Son Adoration des bergers, son Martyre de sainte Godelive (tous deux à Bruges, église Saint-Sauveur), quelques scènes de genre, comme les Joueurs de cartes (musée de Dunkerque), présentent un clair-obscur caravagesque lénifié par le Classicisme bolonais. Les colorations les plus vives, souvent même criardes, caractérisent le style de Van Oost. La Vocation de saint Matthieu (1640, Bruges, église Notre-Dame), la Vierge adorée par des saints (1648, id.) adoptent, en dernier lieu, l'esthétique baroque de Rubens, parfois avec une vraie sensibilité (David, 1645, Ermitage).

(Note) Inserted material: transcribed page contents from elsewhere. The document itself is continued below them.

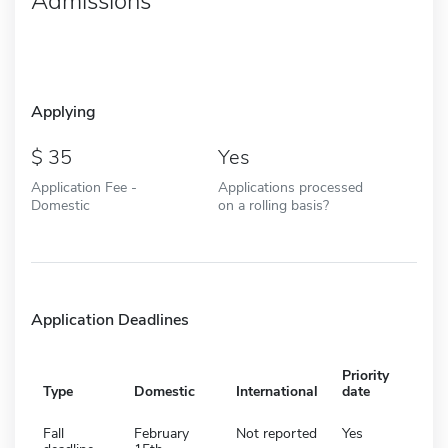
Admissions
Applying
35
Yes
Application Fee -
Applications processed
Domestic
on a rolling basis?
Application Deadlines
Priority
Type
Domestic
International
date
Fall
February
Not reported
Yes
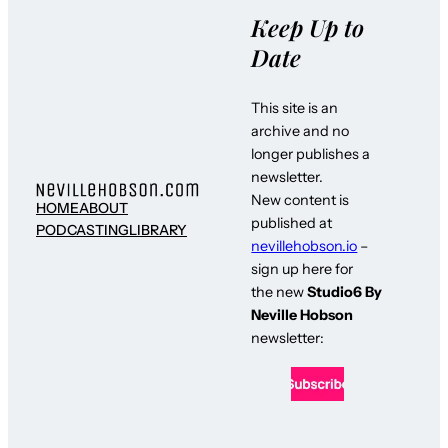
Keep Up to
Date
This site is an
archive and no
longer publishes a
newsletter.
New content is
HOME
ABOUT
published at
PODCASTING
LIBRARY
nevillehobson.io
–
sign up here for
the new
Studio6 By
Neville Hobson
newsletter:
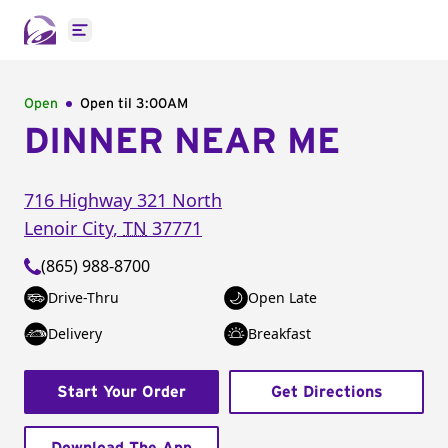
Open main menu
Open
Open til
3:00AM
DINNER NEAR ME
716 Highway 321 North
Lenoir City
,
TN
37771
(865) 988-8700
Drive-Thru
Open Late
Delivery
Breakfast
Start Your Order
Get Directions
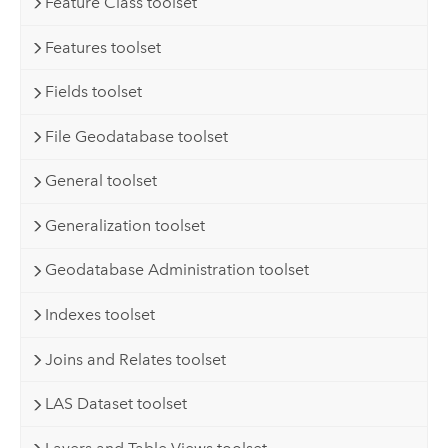
Feature Class toolset
Features toolset
Fields toolset
File Geodatabase toolset
General toolset
Generalization toolset
Geodatabase Administration toolset
Indexes toolset
Joins and Relates toolset
LAS Dataset toolset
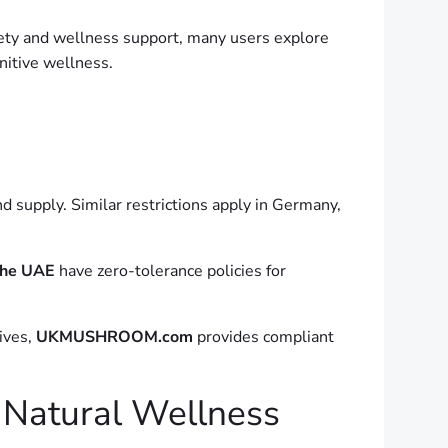
xiety and wellness support, many users explore
itive wellness.
nd supply. Similar restrictions apply in Germany,
the UAE
have zero-tolerance policies for
tives,
UKMUSHROOM.com
provides compliant
 Natural Wellness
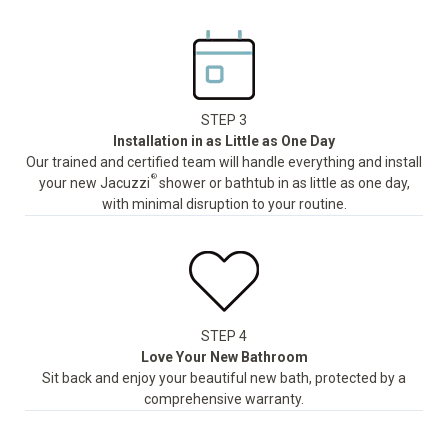
STEP 3
Installation in as Little as One Day
Our trained and certified team will handle everything and install
®
your new Jacuzzi
shower or bathtub in as little as one day,
with minimal disruption to your routine.
STEP 4
Love Your New Bathroom
Sit back and enjoy your beautiful new bath, protected by a
comprehensive warranty.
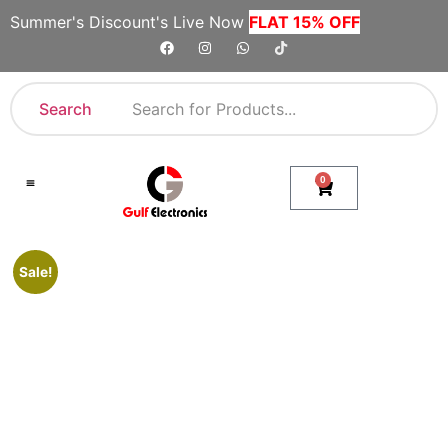
Summer's Discount's Live Now
FLAT 15% OFF
Search
0
Shop By Category
Company Toll Free Numbers
Sale!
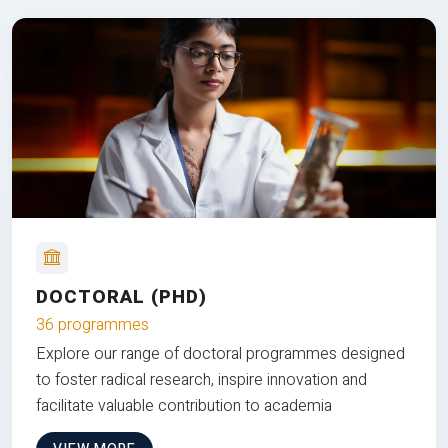
DOCTORAL (PHD)
36 programmes
Explore our range of doctoral programmes designed
to foster radical research, inspire innovation and
facilitate valuable contribution to academia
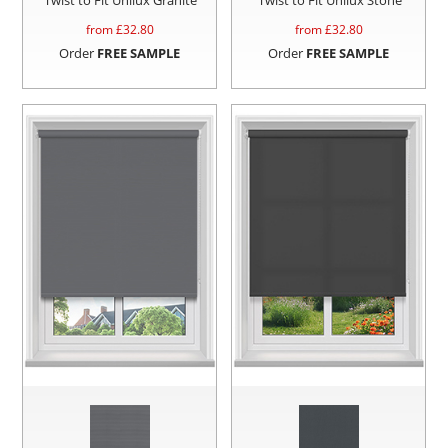
from £
32.80
from £
32.80
Order
FREE SAMPLE
Order
FREE SAMPLE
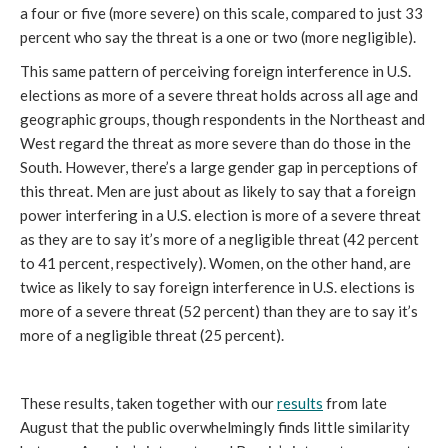
a four or five (more severe) on this scale, compared to just 33
percent who say the threat is a one or two (more negligible).
This same pattern of perceiving foreign interference in U.S.
elections as more of a severe threat holds across all age and
geographic groups, though respondents in the Northeast and
West regard the threat as more severe than do those in the
South. However, there’s a large gender gap in perceptions of
this threat. Men are just about as likely to say that a foreign
power interfering in a U.S. election is more of a severe threat
as they are to say it’s more of a negligible threat (42 percent
to 41 percent, respectively). Women, on the other hand, are
twice as likely to say foreign interference in U.S. elections is
more of a severe threat (52 percent) than they are to say it’s
more of a negligible threat (25 percent).
These results, taken together with our
results
from late
August that the public overwhelmingly finds little similarity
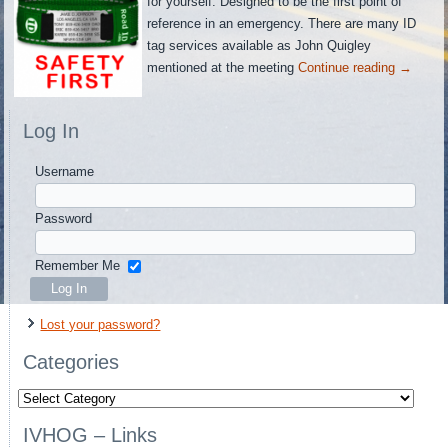
for yourself. Designed to be the first point of
reference in an emergency. There are many ID
tag services available as John Quigley
mentioned at the meeting
Continue reading
→
Log In
Username
Password
Remember Me
Lost your password?
Categories
Categories
IVHOG – Links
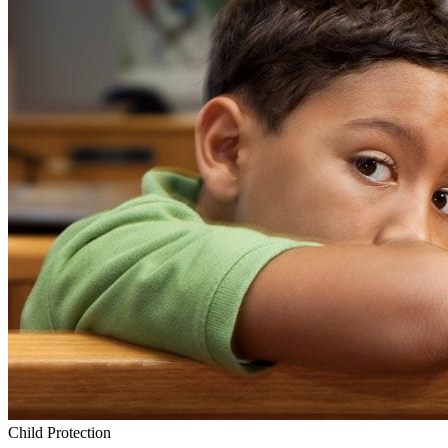
Child Protection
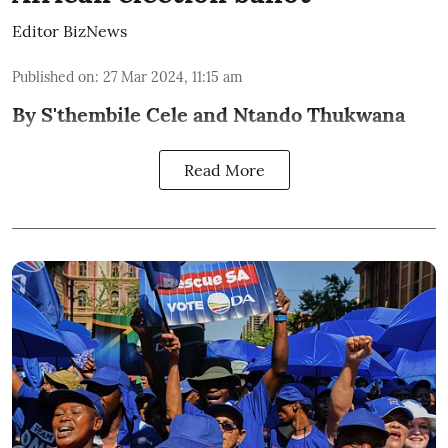
Editor BizNews
Published on
:
27 Mar 2024, 11:15 am
By S'thembile Cele and Ntando Thukwana
Read More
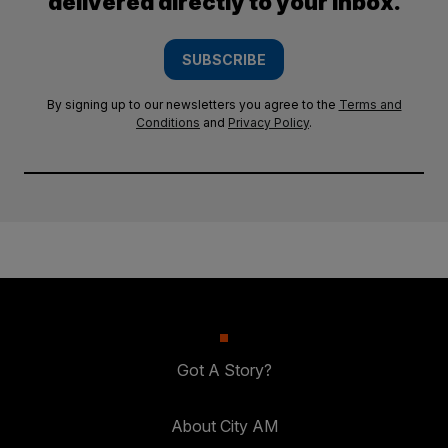
delivered directly to your inbox.
SUBSCRIBE
By signing up to our newsletters you agree to the
Terms and
Conditions
and
Privacy Policy
.
Got A Story?
About City AM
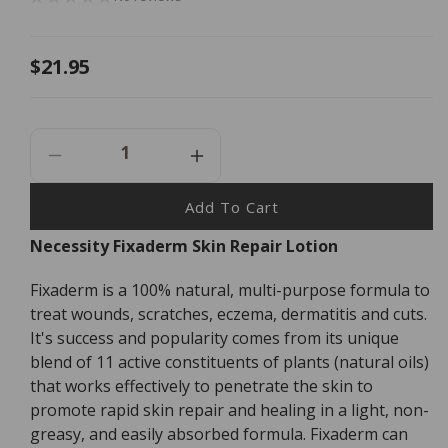
Regular
$21.95
price
Decrease
Increase
Quantity
Quantity
For
For
Add To Cart
Necessity
Necessity
Necessity Fixaderm Skin Repair Lotion
Fixaderm
Fixaderm
Skin
Skin
Fixaderm is a 100% natural, multi-purpose formula to
Repair
Repair
Lotion
Lotion
treat wounds, scratches, eczema, dermatitis and cuts.
-
-
It's success and popularity comes from its unique
30ml
30ml
blend of 11 active constituents of plants (natural oils)
that works effectively to penetrate the skin to
promote rapid skin repair and healing in a light, non-
greasy, and easily absorbed formula. Fixaderm can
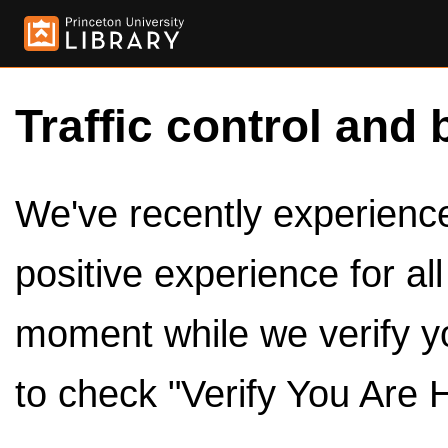
Traffic control and 
We've recently experienced
positive experience for al
moment while we verify y
to check "Verify You Are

Van Oost, auteur de portraits individuels (Stella, Lyon, M. B. A.), de portraits de groupes (la Partie de musique, Bruxelles, M. R. B. A. ; Une famille bourgeoise, 1645, musée de Bruges), reprend les formules des portraits de Van Dyck ou de G. Coques. Il laissa des disciples, notamment Jan Baptist Van Meunincxhove, Arnould Roose.

Jacob II (Bruges 1637 – id. 1713). Fils de Jacob I, il est l'auteur de bien des portraits attribués habituellement à son père. Il séjourna plusieurs années en Italie et à Bruges, mais fit carrière à Lille, où il se maria en 1670 et où il demeura jusqu'à la mort de son épouse en 1710. La qualité de ses portraits, de tradition flamande — celui d'un Homme (1697, musée de Bruges, celui du chanoine Jacques Matin (Bruxelles, M. R. B. A.) — surpasse les formules parfois mièvres de ses tableaux religieux, comme le Saint Hubert (Bruges, cathédrale Saint-Sauveur). L'artiste collabora aussi avec son père, signant avec lui un Triptyque du musée des Hospices de Bruges, daté de 1665 ; c'est lui qui réalisa les portraits de religieuses figurant sur les volets. Son Saint Macaire de Gand secourant les pestiférés du Louvre (1673) est une de ses plus belles pages, avec des morceaux d'un fort et savoureux réalisme.